Provincie West-Vlaanderen

Persberichten

Gunstig advies over bescherming van vijf stations op de lijn Kortrijk-Poperinge
Brugge, 6/2/2001
De bestendige deputatie van West-Vlaanderen heeft een gunstig advies uitgebracht over de voorgenomen bescherming als monument van vijf stations op de lijn Kortrijk Poperinge. Deze spoorlijn werd in 1852-1854 aangelegd in opdracht van de Société des Chemins de Fer de la Flandre Occidentale, een privémaatschappij die voordien ook al de lijn Brugge-Kortrijk had aangelegd. In 1870 werd de lijn verlengd tot Hazebrouck (F). In 1907 werd ze overgenomen door de Belgische Staatsspoorwegmaatschappij, thans N.M.B.S. De aanleg leidde niet enkel tot een sterk verbeterde mobiliteit van de lokale bevolking, maar betekende dank zij het goederentransport (van voornamelijk vlas, aardappelen en suikerbieten) ook een economische stimulans voor de regio.
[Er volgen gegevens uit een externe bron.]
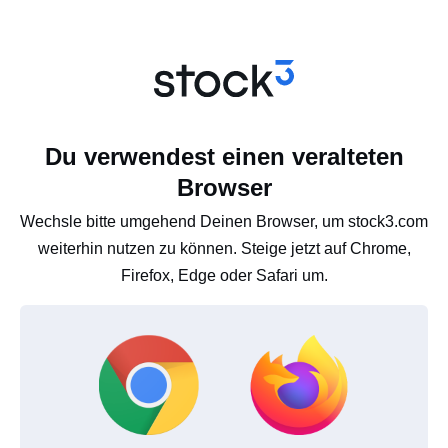
Du verwendest einen veralteten
Browser
Wechsle bitte umgehend Deinen Browser, um stock3.com
weiterhin nutzen zu können. Steige jetzt auf Chrome,
Firefox, Edge oder Safari um.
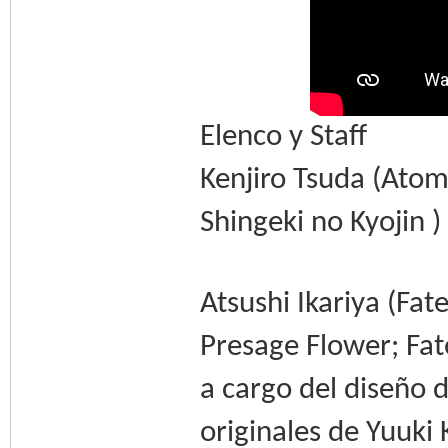
Elenco y Staff
Kenjiro Tsuda (Ato
Shingeki no Kyojin )
Atsushi Ikariya (Fat
Presage Flower; Fat
a cargo del diseño 
originales de Yuuk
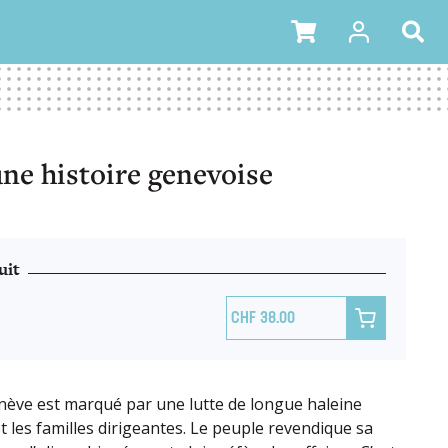
ne histoire genevoise
uit

38.00
nève est marqué par une lutte de longue haleine
t les familles dirigeantes. Le peuple revendique sa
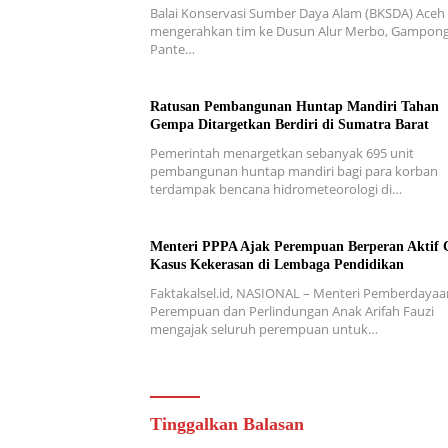
Balai Konservasi Sumber Daya Alam (BKSDA) Aceh
mengerahkan tim ke Dusun Alur Merbo, Gampon
Pante…
Ratusan Pembangunan Huntap Mandiri Tahan
Gempa Ditargetkan Berdiri di Sumatra Barat
Pemerintah menargetkan sebanyak 695 unit
pembangunan huntap mandiri bagi para korban
terdampak bencana hidrometeorologi di…
Menteri PPPA Ajak Perempuan Berperan Aktif 
Kasus Kekerasan di Lembaga Pendidikan
Faktakalsel.id, NASIONAL – Menteri Pemberdayaa
Perempuan dan Perlindungan Anak Arifah Fauzi
mengajak seluruh perempuan untuk…
Tinggalkan Balasan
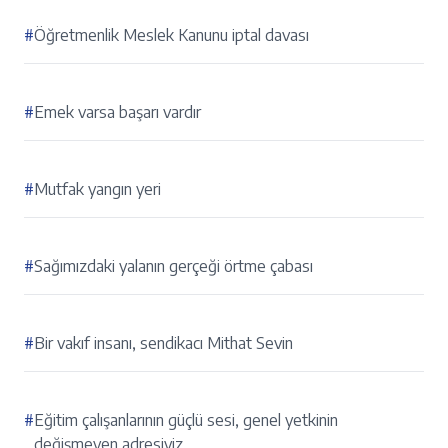
#
Öğretmenlik Meslek Kanunu iptal davası
#
Emek varsa başarı vardır
#
Mutfak yangın yeri
#
Sağımızdaki yalanın gerçeği örtme çabası
#
Bir vakıf insanı, sendikacı Mithat Sevin
#
Eğitim çalışanlarının güçlü sesi, genel yetkinin
değişmeyen adresiyiz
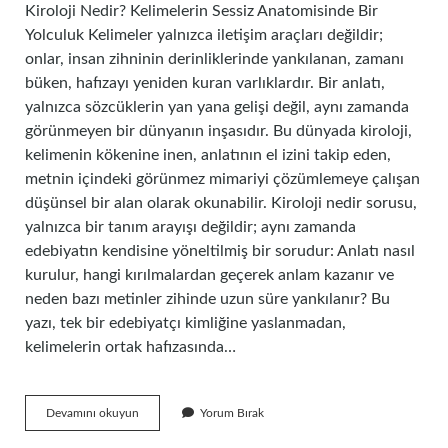
Kiroloji Nedir? Kelimelerin Sessiz Anatomisinde Bir
Yolculuk Kelimeler yalnızca iletişim araçları değildir;
onlar, insan zihninin derinliklerinde yankılanan, zamanı
büken, hafızayı yeniden kuran varlıklardır. Bir anlatı,
yalnızca sözcüklerin yan yana gelişi değil, aynı zamanda
görünmeyen bir dünyanın inşasıdır. Bu dünyada kiroloji,
kelimenin kökenine inen, anlatının el izini takip eden,
metnin içindeki görünmez mimariyi çözümlemeye çalışan
düşünsel bir alan olarak okunabilir. Kiroloji nedir sorusu,
yalnızca bir tanım arayışı değildir; aynı zamanda
edebiyatın kendisine yöneltilmiş bir sorudur: Anlatı nasıl
kurulur, hangi kırılmalardan geçerek anlam kazanır ve
neden bazı metinler zihinde uzun süre yankılanır? Bu
yazı, tek bir edebiyatçı kimliğine yaslanmadan,
kelimelerin ortak hafızasında…
Kiroloji
Devamını okuyun
Yorum Bırak
nedir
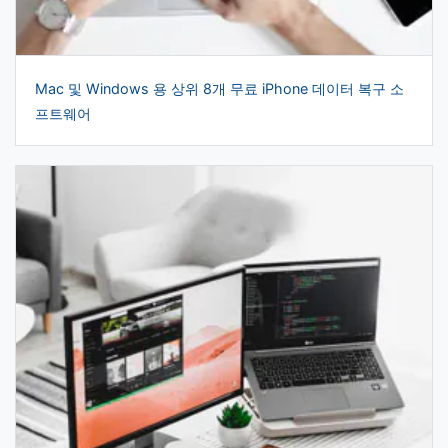
Mac 및 Windows 용 상위 8개 무료 iPhone 데이터 복구 소
프트웨어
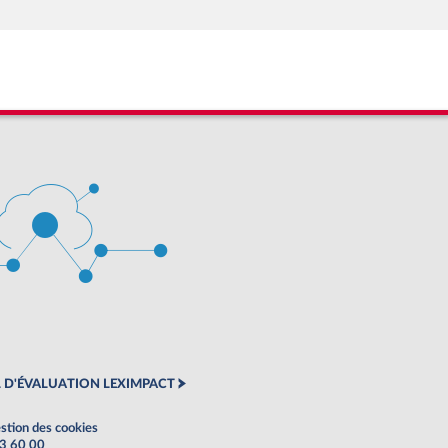
 D'ÉVALUATION LEXIMPACT
stion des cookies
63 60 00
Het voorstel tot bescherming heeft betrekking op de stations van Bissegem, Wevelgem, Wervik en Poperinge, alsmede op het voormalige stationnetje van Vlamertinge. Het stationsgebouw van Poperinge is het oudste van de reeks. Het is het enige dat nog dateert uit de periode van de aanleg van de lijn (1855). Daarmee behoort het tot de oudste nog bewaarde stations van Vlaanderen. (Het oudste is dat van Ronse (Oost-Vlaanderen), dat in 1841-1844 opgetrokken werd in Brugge, aldaar in 1879 afgebroken werd en vervolgens in Ronse heropgebouwd werd.) Het station van Wevelgem dateert van kort vóór de Eerste Wereldoorlog. De bouw, ter vervanging van een kleiner 19de-eeuws gebouw, moet gezien worden in het kader van de overname van de spoorlijn door de Staatsspoorwegen. Na de overname werd de lijn vernieuwd en kreeg Wevelgem een nieuw station. Het gebouw is representatief voor de bouwstijl van de toenmalige kleinere stations van de Staatsspoorwegen (station van het zogenaamde type 3).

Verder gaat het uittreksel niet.